Hypothermia Saves Brain and Heart Function in Sparks man|
RENO, Nev. (Feb. 11, 2009) – Hypothermia is good for you – in certain life-threatening situations. Recent studies show that a new type of hypothermia treatment for patients who are resuscitated after their heart stops beating (cardiac arrest) can have a profound influence not only on survival but also on a doctor’s ability to save brain and heart function.
Cooling to the core is arguably what saved the life and mind of a 66-year-old man who suffered a cardiac arrest while walking his dogs with his wife two blocks from his home in Spanish Springs. For Joseph Serafini Sr., who was transported by helicopter to Renown Regional Medical Center, there was no question.
“If Renown didn’t have such advanced emergency treatments for cardiac arrest patients like me, I may not even be here,” he said. He later chucked, “My children may not have always thought I was cool, but I am living proof that I am.”
Inducing moderate cooling of the body within six hours of cardiac arrest, for 24 hours, followed by gradual warming, slows brain metabolism and seems to reduce loss of brain function, studies have shown.
The American Heart Association endorsed cooling for some types of cardiac arrest patients after two studies on its effectiveness were published in “The New England Journal of Medicine” in 2002. One study found that 55 percent of the patients who received the cooling treatment ended up with moderate or no brain damage, compared with 39 percent who received standard treatment. About 41 percent of the cooled patients died within six months, compared with 55 percent of the others.
Most patients who suffer total cardiac arrest outside hospitals die because their brains have been starved of oxygen,” said Karen Lanham-Evans, RN, BSN, manager of cardiac intensive care at Renown Regional Medical Center. “But studies show that if the pulse of patients can be restarted and the body temperature cooled below normal, about 89 degrees Fahrenheit, brain damage can be reduced or minimized.”
She continued, “When someone falls into icy water, they go into a state of suspended animation in which they have no detectable signs of life, yet, on re-warming, they can be brought back to full capacity. When a person has a cardiac arrest or a sudden loss of blood for any reason, we need to get to them into a state of suspended animation as quickly as possible, fix what’s wrong and then re-warm them.”

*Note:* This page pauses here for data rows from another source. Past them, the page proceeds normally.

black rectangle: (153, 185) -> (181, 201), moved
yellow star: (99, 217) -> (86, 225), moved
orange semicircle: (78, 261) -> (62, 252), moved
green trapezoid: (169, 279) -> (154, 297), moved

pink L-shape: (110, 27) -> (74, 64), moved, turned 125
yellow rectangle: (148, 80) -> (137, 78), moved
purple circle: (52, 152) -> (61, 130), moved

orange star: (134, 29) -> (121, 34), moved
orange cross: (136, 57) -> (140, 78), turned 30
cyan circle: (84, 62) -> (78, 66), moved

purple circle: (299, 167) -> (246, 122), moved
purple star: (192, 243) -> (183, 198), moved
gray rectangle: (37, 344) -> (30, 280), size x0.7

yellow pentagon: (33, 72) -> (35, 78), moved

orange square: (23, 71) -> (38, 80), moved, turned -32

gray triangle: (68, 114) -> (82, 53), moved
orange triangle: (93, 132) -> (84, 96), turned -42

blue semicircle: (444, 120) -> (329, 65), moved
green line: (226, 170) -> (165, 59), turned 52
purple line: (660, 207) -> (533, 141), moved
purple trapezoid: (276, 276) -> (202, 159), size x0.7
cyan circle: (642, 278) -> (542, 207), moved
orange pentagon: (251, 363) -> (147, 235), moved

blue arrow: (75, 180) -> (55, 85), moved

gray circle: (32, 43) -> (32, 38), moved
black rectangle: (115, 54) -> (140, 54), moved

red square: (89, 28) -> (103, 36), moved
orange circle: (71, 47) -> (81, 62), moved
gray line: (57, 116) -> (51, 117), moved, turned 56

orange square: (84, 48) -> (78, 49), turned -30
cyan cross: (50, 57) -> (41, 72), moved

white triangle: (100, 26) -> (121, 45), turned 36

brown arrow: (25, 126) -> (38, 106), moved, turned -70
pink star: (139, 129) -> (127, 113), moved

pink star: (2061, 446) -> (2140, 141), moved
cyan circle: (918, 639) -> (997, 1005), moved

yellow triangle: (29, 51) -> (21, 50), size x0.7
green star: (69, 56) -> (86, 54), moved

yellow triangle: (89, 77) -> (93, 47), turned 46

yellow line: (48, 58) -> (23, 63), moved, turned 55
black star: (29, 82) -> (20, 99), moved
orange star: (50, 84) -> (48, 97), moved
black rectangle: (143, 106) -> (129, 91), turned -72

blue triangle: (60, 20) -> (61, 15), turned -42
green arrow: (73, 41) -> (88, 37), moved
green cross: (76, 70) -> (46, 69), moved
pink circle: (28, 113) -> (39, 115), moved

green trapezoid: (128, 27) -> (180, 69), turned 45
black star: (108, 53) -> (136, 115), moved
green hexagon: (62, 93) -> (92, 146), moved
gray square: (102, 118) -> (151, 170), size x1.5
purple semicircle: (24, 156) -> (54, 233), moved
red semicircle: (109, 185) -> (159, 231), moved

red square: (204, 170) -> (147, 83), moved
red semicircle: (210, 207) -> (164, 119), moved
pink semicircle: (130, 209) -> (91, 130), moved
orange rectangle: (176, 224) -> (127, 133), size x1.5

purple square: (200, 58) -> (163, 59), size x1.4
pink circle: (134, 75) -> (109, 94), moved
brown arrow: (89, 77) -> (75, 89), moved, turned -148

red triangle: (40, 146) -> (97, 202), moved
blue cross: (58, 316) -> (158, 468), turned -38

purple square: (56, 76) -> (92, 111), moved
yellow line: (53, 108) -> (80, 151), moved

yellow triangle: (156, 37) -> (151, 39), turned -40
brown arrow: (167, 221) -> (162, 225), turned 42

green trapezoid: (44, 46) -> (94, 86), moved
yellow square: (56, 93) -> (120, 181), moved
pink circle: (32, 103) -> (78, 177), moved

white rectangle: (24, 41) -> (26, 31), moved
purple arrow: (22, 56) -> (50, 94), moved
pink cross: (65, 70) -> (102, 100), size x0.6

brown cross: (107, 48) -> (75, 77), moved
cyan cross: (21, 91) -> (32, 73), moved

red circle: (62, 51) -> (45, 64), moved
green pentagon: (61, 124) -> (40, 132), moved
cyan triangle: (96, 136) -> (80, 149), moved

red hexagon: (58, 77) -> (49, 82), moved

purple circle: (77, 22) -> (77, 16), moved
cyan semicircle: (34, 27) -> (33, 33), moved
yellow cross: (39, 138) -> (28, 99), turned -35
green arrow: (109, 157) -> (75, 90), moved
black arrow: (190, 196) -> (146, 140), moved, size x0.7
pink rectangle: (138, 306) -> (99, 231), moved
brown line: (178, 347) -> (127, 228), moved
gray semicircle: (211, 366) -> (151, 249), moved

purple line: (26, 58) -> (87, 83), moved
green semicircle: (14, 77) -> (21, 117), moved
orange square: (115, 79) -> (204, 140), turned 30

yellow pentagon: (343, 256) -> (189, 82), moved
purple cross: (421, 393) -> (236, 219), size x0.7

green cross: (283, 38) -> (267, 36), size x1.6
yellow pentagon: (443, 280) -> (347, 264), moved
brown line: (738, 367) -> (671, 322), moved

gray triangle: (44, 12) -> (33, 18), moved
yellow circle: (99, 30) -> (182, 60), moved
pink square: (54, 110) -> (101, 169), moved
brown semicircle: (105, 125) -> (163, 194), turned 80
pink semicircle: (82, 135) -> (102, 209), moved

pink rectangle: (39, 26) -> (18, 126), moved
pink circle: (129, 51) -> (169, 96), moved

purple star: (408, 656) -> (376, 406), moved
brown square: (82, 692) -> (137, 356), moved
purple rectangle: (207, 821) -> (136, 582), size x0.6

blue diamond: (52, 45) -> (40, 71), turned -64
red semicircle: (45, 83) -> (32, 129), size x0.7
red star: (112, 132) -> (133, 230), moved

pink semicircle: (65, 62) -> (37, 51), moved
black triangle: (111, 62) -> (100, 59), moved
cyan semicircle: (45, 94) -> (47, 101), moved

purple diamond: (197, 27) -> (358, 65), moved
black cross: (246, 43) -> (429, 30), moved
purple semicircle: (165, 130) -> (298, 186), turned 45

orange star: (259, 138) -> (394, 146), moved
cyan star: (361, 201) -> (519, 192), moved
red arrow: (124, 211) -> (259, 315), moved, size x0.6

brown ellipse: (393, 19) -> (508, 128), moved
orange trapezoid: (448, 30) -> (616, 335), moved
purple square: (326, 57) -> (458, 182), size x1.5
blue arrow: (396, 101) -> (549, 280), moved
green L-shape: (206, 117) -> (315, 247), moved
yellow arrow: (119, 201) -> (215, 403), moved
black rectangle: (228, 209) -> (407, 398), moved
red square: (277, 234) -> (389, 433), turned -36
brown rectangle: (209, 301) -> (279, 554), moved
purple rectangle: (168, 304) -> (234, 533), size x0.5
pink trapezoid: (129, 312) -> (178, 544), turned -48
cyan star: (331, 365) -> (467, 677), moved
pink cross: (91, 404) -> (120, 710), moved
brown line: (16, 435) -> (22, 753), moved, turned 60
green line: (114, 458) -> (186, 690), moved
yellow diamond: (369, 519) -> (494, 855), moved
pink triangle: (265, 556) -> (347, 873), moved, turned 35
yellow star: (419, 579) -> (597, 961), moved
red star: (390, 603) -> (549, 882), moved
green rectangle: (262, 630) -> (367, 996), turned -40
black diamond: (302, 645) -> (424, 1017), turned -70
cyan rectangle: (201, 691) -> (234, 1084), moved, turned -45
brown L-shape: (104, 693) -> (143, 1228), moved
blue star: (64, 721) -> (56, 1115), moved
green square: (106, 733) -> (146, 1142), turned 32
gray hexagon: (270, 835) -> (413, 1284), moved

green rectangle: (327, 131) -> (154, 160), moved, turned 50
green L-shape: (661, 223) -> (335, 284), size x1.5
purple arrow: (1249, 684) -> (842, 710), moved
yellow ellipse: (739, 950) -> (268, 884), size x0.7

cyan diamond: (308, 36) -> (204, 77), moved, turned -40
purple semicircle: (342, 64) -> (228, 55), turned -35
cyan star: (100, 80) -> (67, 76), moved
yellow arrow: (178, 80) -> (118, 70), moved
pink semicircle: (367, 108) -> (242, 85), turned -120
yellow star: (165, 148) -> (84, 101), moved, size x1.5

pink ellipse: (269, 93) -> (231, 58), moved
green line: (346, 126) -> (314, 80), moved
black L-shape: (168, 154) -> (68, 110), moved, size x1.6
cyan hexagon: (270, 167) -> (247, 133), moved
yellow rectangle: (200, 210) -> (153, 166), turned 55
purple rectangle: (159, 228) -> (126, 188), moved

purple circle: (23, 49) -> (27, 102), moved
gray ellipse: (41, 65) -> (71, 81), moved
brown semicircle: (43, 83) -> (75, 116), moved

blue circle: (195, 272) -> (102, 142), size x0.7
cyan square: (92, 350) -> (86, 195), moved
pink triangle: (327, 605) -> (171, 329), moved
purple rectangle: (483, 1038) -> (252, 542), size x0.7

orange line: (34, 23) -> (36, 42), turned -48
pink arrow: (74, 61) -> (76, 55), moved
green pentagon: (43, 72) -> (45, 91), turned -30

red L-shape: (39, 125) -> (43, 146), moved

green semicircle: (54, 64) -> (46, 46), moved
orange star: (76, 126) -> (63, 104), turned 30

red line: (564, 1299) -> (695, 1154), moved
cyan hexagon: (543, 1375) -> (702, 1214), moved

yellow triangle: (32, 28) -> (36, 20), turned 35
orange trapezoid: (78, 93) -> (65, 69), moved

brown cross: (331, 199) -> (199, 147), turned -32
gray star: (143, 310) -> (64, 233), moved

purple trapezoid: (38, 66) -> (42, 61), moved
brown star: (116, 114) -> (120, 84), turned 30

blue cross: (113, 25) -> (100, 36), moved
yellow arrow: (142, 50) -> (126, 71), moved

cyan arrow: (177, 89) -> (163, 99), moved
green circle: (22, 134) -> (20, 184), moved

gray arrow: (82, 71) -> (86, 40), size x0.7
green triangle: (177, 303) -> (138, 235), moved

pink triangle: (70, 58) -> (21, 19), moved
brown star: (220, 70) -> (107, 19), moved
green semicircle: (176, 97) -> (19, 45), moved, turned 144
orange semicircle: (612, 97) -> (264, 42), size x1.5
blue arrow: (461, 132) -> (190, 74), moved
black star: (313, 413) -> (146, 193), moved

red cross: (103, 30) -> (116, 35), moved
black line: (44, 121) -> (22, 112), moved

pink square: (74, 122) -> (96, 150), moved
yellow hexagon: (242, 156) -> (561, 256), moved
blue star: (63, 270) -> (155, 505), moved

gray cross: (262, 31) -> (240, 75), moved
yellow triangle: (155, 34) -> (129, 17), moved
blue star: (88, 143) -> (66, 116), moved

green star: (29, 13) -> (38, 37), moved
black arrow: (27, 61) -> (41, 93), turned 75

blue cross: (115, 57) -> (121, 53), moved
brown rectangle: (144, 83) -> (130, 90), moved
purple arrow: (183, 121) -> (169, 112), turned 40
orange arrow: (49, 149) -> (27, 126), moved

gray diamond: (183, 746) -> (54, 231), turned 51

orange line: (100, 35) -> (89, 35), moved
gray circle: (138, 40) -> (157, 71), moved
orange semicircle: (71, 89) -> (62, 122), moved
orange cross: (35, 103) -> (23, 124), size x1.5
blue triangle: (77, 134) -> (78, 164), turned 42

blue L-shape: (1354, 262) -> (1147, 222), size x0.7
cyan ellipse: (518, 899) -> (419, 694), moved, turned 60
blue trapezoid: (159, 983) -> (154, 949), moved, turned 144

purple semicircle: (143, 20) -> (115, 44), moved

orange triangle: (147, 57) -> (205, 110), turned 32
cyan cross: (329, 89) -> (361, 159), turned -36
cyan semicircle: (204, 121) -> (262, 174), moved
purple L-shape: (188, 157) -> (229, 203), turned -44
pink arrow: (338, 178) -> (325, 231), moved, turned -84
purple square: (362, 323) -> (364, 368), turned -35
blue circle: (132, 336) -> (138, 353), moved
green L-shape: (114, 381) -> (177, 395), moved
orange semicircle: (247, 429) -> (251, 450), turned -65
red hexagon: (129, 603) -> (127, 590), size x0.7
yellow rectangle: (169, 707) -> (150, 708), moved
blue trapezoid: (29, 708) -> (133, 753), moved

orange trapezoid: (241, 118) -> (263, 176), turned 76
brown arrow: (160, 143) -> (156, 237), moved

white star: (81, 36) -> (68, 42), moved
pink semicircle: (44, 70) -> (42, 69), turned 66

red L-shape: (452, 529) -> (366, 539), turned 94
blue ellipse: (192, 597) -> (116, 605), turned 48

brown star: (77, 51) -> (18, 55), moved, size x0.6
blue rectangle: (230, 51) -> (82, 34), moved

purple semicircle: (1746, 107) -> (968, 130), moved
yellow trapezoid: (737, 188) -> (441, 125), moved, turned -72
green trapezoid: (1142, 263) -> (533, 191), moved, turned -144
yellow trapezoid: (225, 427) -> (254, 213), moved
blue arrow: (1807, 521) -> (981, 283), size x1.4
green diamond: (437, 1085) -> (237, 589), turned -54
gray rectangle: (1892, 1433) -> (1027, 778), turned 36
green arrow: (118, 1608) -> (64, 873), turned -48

Only those cardiac arrest patients revived enough to show a pulse and whose heart problems are not associated with some other trauma are eligible for the cooling treatment.
Renown Regional’s cooling treatment is done by using hypothermia wraps, a noninvasive form of cooling, that circulates a thin layer of cold water next to the skin and quickly chills the body through convection.
About Renown Institute for Heart & Vascular Health
When it comes to choosing the right hospital for heart and vascular health, experience counts. More cardiovascular procedures are performed at Renown Institute for Heart & Vascular Health than anywhere else in northern Nevada. It’s no wonder that the Institute has more than 30 years of recognition as the region’s leader of heart and vascular care.
Renown is committed to providing a level of skill, expertise and technology normally found in much larger communities so that patients do not have to leave the community to receive the high level of care they expect and deserve.
The organization is also committed to bringing in high caliber physicians and the necessary tools and equipment to meet the needs of the region’s growing population. Renown’s cardiac physicians have access to sophisticated diagnostic and surgical equipment such as the da Vinci® S HD™ Robotic Surgical System, 64-slice CT scanner, nuclear medicine, MRI and cardiac catheterization so patients can be diagnosed and treated quickly.
A History of Treatment Innovations
As the region’s pioneer in cardiac care, Renown Institute for Heart & Vascular Health is home to many of the community’s cardiovascular milestones including the first open-heart surgery, first cardiac angioplasty and first heart catheterization.
In 2008, Renown Regional became the first hospital between Seattle, Wash. and Long Beach, Cal. to perform a da Vinci® Mitral Valve Repair; was the first hospital in the state to use the Talent Abdominal Stent Graft; introduced the first true 64-slice CT scanner that successfully detected coronary artery disease in two separate pediatric patients and was among the first in the nation and first in the state to implant the new implantable cardioverter defibrillator called TELIGEN. The health network was also the first to partner with BioMedix and introduce PADNet Screenings designed to detect peripheral artery disease.
In terms of recognition, Renown Institute for Heart & Vascular Health is the only hospital in the region to maintain a Cardiovascular Services Accreditation for the echocardiography lab, which was one of the first in the United States, Canada and Puerto Rico to receive the prestigious accreditation. It has also been accredited by the Intersocietal Commission for the Accreditation of Vascular Laboratories and is designated as a Center for Excellence in Cardiac Surgery by California Blue Cross/Blue Shield.